McKenzie feels like a player who can now be trusted to inject himself into a test and produce a sustained blast of creative but controlled rugby. The odds of him making a game-winning play are now significantly higher than they are of him making a game-losing mistake and in McKenzie, rugby has a champion it should be holding up to the world as proof that a lack of size is not detrimental to success.
McKenzie's ability to run through traffic is sensational and it's also genuinely heart-stopping at times watching him skip and hop and as the human missiles fire past him, unable to locate such a small target.

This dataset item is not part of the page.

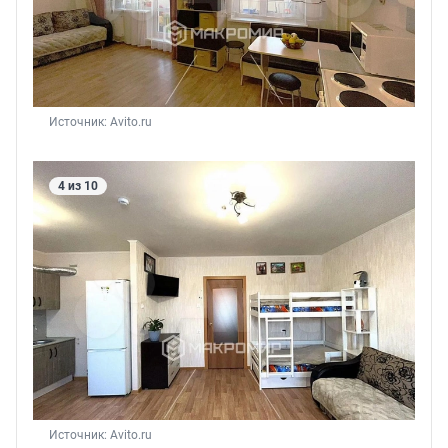
Источник: 
Avito.ru
4 из 10
Источник: 
Avito.ru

And it's also heartwarming to see that an athlete who looks like he could snap in a stiff breeze can cast such an influence in Super Rugby.
Rugby has forever claimed to be a sport for all shapes and sizes, but hasn't actually been that for the better part of a decade.
There used to be room for the slightly built but we would be kidding ourselves to say that's still the case. No one makes it into the midfield these days unless they are somewhere close to 100kg.
Few outside backs can make it to the professional scene if they aren't about the same size as most loose forwards. The likes of Caleb Clarke and Leicester Fainga'unuku play at 110kg as if they are two Terry Wrights glued together.
It makes for a high-impact sport and comes with a level of almost ghoulish fascination to see the collisions, but rugby is a better game for having a player such as McKenzie thriving the way he is.